Zudem sei das Projekt in Bad Schwartau für die Spezialfirmen nicht besonders attraktiv. Es geht um eine Fläche von rund 750 Metern — „sonst bauen sie zwei- bis dreimal so groß“, erzählt Welchert.

Auch gehöre sonst in der Regel der Part der Jugendbeteiligung mit zum Auftrag; „die Workshops durchzuführen, ist für die Firmen offenbar sogar lukrativer als der eigentliche Bau“, so die Verwaltungsmitarbeiterin, „aber diesen Teil hatten wir hier ja nun schon“.

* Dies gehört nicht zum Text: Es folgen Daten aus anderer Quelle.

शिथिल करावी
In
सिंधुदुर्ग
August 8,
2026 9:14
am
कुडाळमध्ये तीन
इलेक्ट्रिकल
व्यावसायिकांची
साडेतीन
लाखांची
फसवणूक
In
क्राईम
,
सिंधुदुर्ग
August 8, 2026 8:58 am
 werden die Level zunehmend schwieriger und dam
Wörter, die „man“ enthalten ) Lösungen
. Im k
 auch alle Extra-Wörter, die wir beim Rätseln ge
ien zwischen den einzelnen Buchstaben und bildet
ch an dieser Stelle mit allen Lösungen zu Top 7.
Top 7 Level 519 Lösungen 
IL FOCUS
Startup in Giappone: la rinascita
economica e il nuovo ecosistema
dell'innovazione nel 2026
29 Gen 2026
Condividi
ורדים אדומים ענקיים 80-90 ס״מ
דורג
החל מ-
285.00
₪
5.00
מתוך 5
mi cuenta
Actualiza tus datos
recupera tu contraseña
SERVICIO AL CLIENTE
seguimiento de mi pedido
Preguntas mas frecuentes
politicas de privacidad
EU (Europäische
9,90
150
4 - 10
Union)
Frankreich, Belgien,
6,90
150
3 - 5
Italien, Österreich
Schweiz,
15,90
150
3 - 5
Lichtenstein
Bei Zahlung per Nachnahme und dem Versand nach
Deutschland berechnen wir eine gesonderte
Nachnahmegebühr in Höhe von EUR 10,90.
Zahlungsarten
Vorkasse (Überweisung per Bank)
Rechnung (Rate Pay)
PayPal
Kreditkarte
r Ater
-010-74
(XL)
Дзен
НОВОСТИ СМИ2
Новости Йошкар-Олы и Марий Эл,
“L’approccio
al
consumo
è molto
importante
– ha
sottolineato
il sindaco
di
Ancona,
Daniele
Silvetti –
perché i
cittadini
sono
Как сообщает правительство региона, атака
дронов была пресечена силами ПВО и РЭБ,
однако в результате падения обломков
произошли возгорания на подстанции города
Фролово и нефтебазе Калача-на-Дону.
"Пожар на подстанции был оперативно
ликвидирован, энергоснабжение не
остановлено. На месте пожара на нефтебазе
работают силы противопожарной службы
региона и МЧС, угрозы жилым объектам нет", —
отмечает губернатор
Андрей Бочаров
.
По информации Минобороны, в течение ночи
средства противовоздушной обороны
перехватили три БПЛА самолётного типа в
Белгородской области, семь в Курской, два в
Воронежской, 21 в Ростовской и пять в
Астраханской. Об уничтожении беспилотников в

Stadtjugendpflegerin Birte Engels-Rettig bezeichnet die Situation als „sehr unglücklich“. „Wir müssen gucken, dass es jetzt ganz zügig losgeht“, betont sie, „wir haben die Kinder und Jugendlichen mit ins Boot geholt — dann müssen sie hinterher auch sehen, dass tatsächlich etwas passiert.“

Die Stadt sei „weiter dran“, versicherte Carolin Welchert. Allerdings „macht es wenig Sinn, die Unternehmen zu einer Kostenschätzung zu zwingen, wenn sie von vornherein klarstellen, kein Interesse an dem Auftrag zu haben“. Alternativ müsse man überlegen, ob man zunächst einige wenige Geräte aufstelle und das Angebot in den kommenden Jahren erweitere.